Improved sensitivity and reliability of anchor based genome alignment
Résumé
Whole genome alignment is a challenging problem in computational comparative genomics. It is essential for the functional annotation of genomes, the understanding of their evolution, and for phylogenomics. Many global alignment programs are heuristic variations on the anchor based strategy, which relies on the initial detection of similarities and their selection in an ordered chain. Considering that alignment tools fail to align some pairs of bacterial strains, we investigate whether this is intrinsically due to the strategy or to a lack of sensitivity of the similarity detection method.

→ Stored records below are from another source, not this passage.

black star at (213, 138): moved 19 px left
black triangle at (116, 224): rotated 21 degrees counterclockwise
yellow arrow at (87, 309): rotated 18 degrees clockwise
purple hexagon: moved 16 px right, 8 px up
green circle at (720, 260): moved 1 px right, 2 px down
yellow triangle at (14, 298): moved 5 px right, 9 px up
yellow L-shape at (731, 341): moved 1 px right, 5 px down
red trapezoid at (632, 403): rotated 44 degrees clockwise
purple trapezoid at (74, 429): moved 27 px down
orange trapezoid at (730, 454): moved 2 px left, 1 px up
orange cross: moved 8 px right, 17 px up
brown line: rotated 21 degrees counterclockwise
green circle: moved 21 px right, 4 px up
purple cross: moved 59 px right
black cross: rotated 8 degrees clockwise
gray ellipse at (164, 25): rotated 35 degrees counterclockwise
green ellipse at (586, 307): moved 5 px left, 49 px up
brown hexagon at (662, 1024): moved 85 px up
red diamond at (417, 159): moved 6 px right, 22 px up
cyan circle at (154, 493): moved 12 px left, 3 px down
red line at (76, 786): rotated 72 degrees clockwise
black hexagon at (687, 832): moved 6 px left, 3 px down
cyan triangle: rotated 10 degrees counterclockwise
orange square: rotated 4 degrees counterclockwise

For this, we implement and compare 6 programs based on three different detection methods (from exact matches to local alignments) on a large benchmark set. Our results suggest that the sensitivity of well known methods, like MGA or Mauve, can be greatly improved in the case of divergent genomes if one exploits spaced seeds at the detection phase. In other cases, such methods yield alignments that cover nearly the whole genome. Then, we focus on global reliability of alignments: should an aligned pair of segments be included in the global genome alignment? We investigate this reliability according to both the segment ”alignability” and to inclusion of orthologs. Again, we provide evidence that for both close and divergent genomes, one of our programs, YH, achieves alignments with sometimes a lower coverage, but a higher inclusion of orthologs. It opens the way to the first reliable alignments for some highly divergent species like Buchnera aphidicola or Prochlorococcus marinus.